(Page-level text extractions)
►

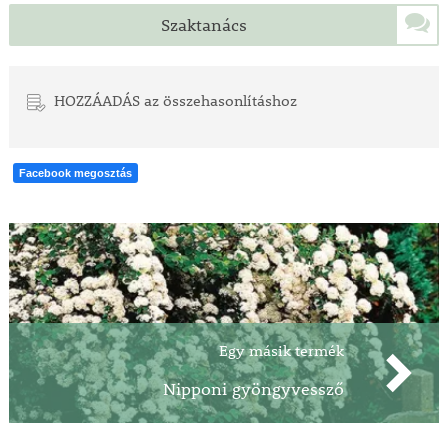
Szaktanács
HOZZÁADÁS az összehasonlításhoz
Facebook megosztás
Egy másik termék
Nipponi gyöngyvessző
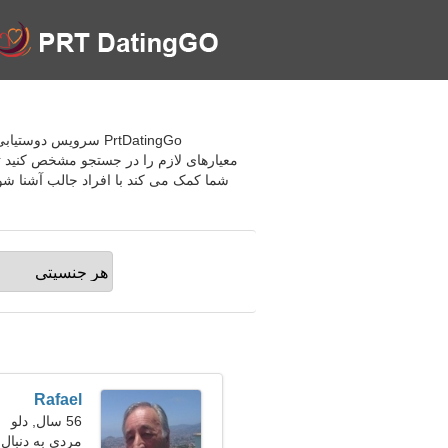
معیارهای لازم را در جستجو مشخص کنید تا پ
شما کمک می کند با افراد جالب آشنا شو
Rafael
56 سال, دلو
مردی به دنبال ی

◄

-- TASK --
Each line of the data should be printed again exactly. Please leave pictures out.

-- EXERCISE OUTPUT --
Szaktanács
HOZZÁADÁS az összehasonlításhoz
Facebook megosztás
Egy másik termék
Nipponi gyöngyvessző
معیارهای لازم را در جستجو مشخص کنید تا پ
شما کمک می کند با افراد جالب آشنا شو
Rafael
56 سال, دلو
مردی به دنبال ی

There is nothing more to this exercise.